NEW YORK -- With a two-run lead heading into the ninth, manager Joe Girardi felt he couldn't turn to closer Rafael Soriano or setup man David Robertson due to their activity in recent games. So to start the ninth inning, Girardi went with the situational approach, and his slew of relievers gave away the game.

Despite an impressive start by Ivan Nova in the wake of injuries to Andy Pettitte and CC Sabathia, the usually sturdy Yankees bullpen came undone on Thursday, allowing a go-ahead three-run home run to Dayan Viciedo in the ninth inning for a 4-3 loss at Yankee Stadium, ending their five-game winning streak.

Nova left the game with a one-run lead in the eighth, and Mark Teixeira tacked on an insurance home run in the bottom half of the inning before Viciedo's 14th home run -- off Robertson, who ultimately had to enter the game.

"I'm just trying to mix and match a little bit.

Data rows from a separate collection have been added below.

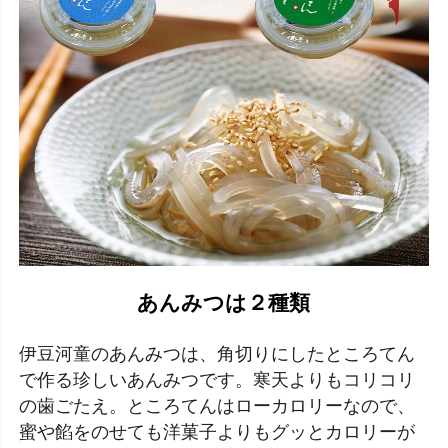
あんみつは２種類
伊豆河童のあんみつは、角切りにしたところてん
で作る珍しいあんみつです。寒天よりもコリコリ
の歯ごたえ。ところてんはローカロリーなので、
蜜や餡をのせても洋菓子よりもグッとカロリーが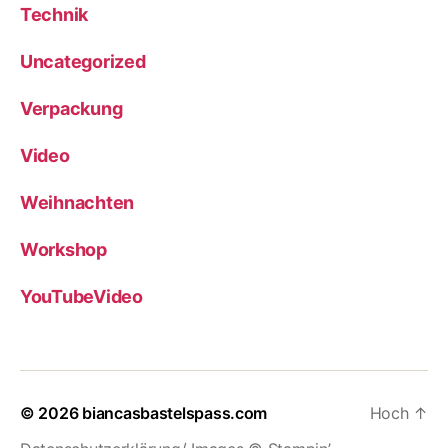
Technik
Uncategorized
Verpackung
Video
Weihnachten
Workshop
YouTubeVideo
© 2026
biancasbastelspass.com
Hoch
↑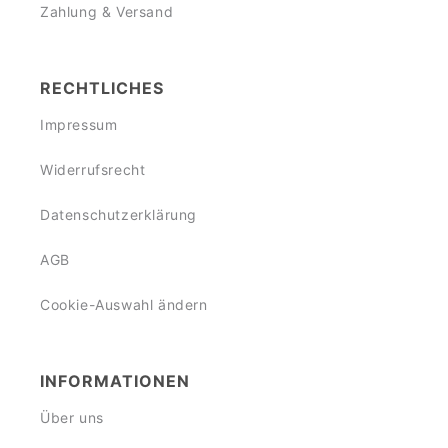
Zahlung & Versand
RECHTLICHES
Impressum
Widerrufsrecht
Datenschutzerklärung
AGB
Cookie-Auswahl ändern
INFORMATIONEN
Über uns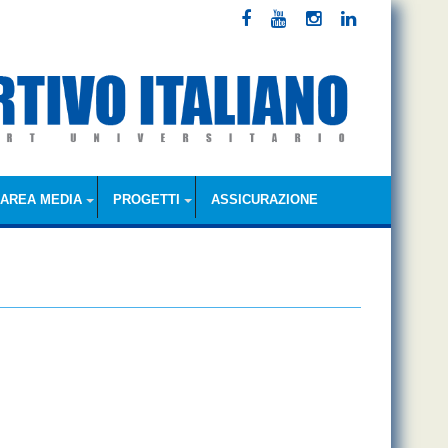
AREA MEDIA
PROGETTI
ASSICURAZIONE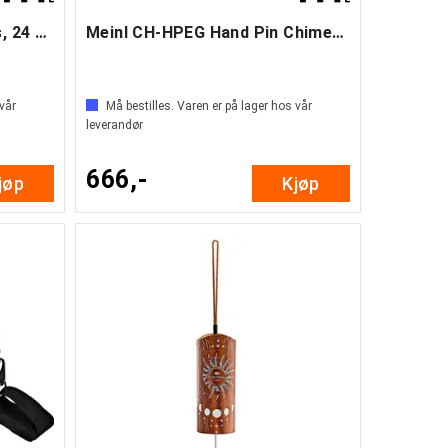
Meinl CHH-24 Hand Chimes, 24 staver (B)
Meinl CH-HPEG Hand Pin Chimes (B)
 vår
Må bestilles. Varen er på lager hos vår
leverandør
666,-
jøp
Kjøp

I'm still being careful with David Robertson, and it would have been two times in a row," Girardi said. "It's not the way you want to lose a game."

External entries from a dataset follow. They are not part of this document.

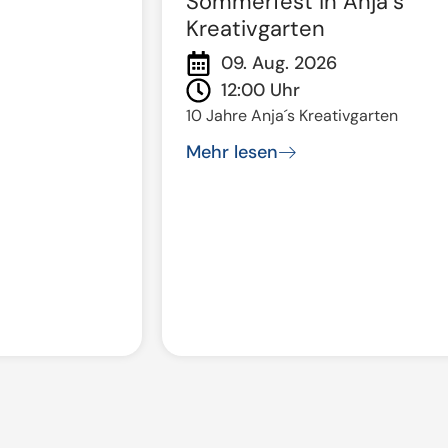
Sommerfest in Anja´s
Kreativgarten
09. Aug. 2026
12:00 Uhr
10 Jahre Anja´s Kreativgarten
Mehr lesen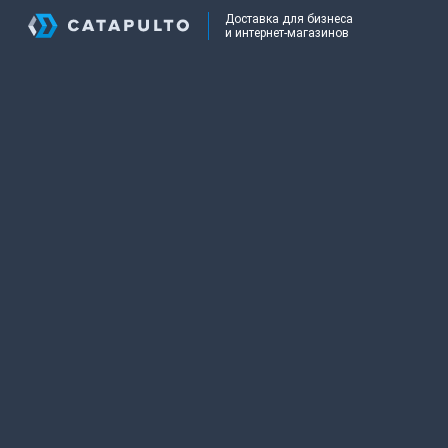
Доставка для бизнеса
и интернет-магазинов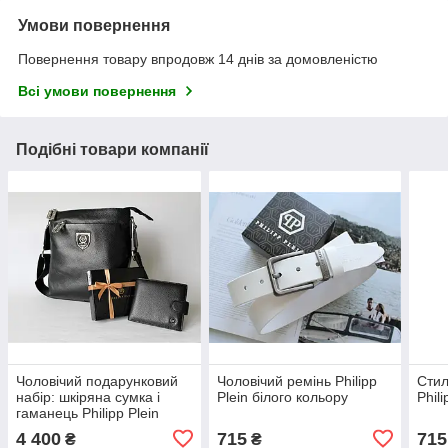
Умови повернення
Повернення товару впродовж 14 днів за домовленістю
Всі умови повернення
Подібні товари компанії
Чоловічий подарунковий
Чоловічий ремінь Philipp
Стил
набір: шкіряна сумка і
Plein білого кольору
Phil
гаманець Philipp Plein
Black
4 400
715
715
₴
₴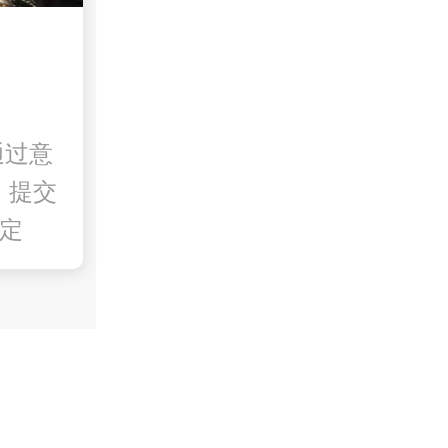
通过意
，提交
来定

Soriano pitched four of the last five days, and Girardi feared injury if he were to insert his closer in the game. The Yankees manager also didn't feel comfortable turning to Robertson to start the final frame, as he felt it necessary to be cautious with the right-hander, who pitched on Wednesday night and recently returned from the disabled list.

With those options out, Cody Eppley started the final frame and allowed a leadoff single to Alex Rios. Clay Rapada promptly replaced Eppley, and the right-hander's slider got A.J. Pierzynski to hit a routine comebacker and a potential double-play ball. But Rapada's errant throw allowed the runners to reach the corners before the Girardi finally turned to Robertson.

"I thought my reaction off the ball was a little quicker than it was, and I didn't get my feet under me," Rapada said. "I did my job as a pitcher, I just didn't do my job as a fielder. I put D-Rob in a bad situation."

Robertson tried to throw a fastball down and away on the second pitch of the at-bat to Viciedo, but the Chicago outfielder planted it over the left-field wall.

"I was thinking fastball down the middle. Anything in the vicinity, that's what I was thinking," Viciedo said. "I wasn't really trying to swing for the fences. It was more so that when it happened, I was just trying to make good contact."

After the game, Roberston said he felt fine the last time he threw back-to-back outings, and he hasn't had a conversation with Girardi about being cautious with his usage. He said he felt completely healthy, and if it were his choice, he'd prefer to start an inning rather than enter it with inherited runners.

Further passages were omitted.